К нашему вагону приближается хромой смазчик в замасленной спецовке. Подходя к очередной вагонной тележке, он стучит молотком по колесам, заглядывает в лючки буксов, сует в них острогорлую масленку.
— «Сорок» никто не оставит, братья славяне? — спрашивает он.
— Все «шестьдесят» дам, если скажешь, куда нас везут, — отвечает ему кто-то из вагона.
— Куда везут, скажу точно.
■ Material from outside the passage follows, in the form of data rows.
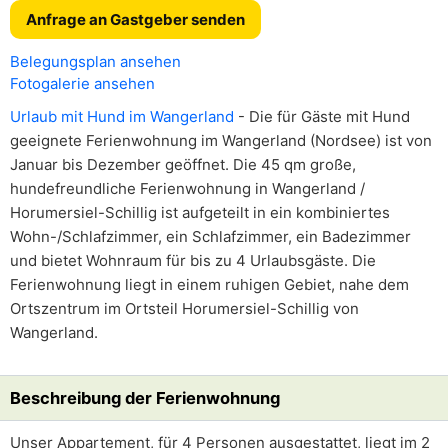
Anfrage an Gastgeber senden
Belegungsplan ansehen
Fotogalerie ansehen
Urlaub mit Hund im Wangerland
- Die für Gäste mit Hund
geeignete Ferienwohnung im Wangerland (Nordsee) ist von
Januar bis Dezember geöffnet. Die 45 qm große,
hundefreundliche Ferienwohnung in Wangerland /
Horumersiel-Schillig ist aufgeteilt in ein kombiniertes
Wohn-/Schlafzimmer, ein Schlafzimmer, ein Badezimmer
und bietet Wohnraum für bis zu 4 Urlaubsgäste. Die
Ferienwohnung liegt in einem ruhigen Gebiet, nahe dem
Ortszentrum im Ortsteil Horumersiel-Schillig von
Wangerland.
Beschreibung der Ferienwohnung
Unser Appartement, für 4 Personen ausgestattet, liegt im 2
Только, чур, не выдавать меня: на фронт вас везут...
В вагоне хохочут. Ефрейтор, стоявший рядом с железнодорожником, хлопает его по плечу, протягивает окурок. Это и есть «сорок».
— Умно ответил, дядя. Теперь второй вопрос: на какой фронт?
— И на это ответить могем. Если вас отсюда потянут на Киров, Вологду, значит, вам выпал север. Если на Казань, то можете получше угодить: на белорусские или украинские фронта. А, впрочем, куда бы ни везли — все равно не по малину едете. Спасибо за табачок, служивый.
Нет, нас не повезли к генералу Рокоссовскому. Помахали нам облезлыми «руками» семафоры в Кирове, Ярославле, Бологом, и в конце июля мы уже разгружались где-то вблизи Великих Лук, на многострадальной великолукской земле, год назад освобожденной от врага.
У товарного вагона, служившего вокзалом маленькой станции, нас встречали ребятишки, одетые кто во что попало. На одних были наши гимнастерки с засученными рукавами, на других — немецкие мундиры без пуговиц, накинутые, как халаты, на остренькие мальчишечьи плечи.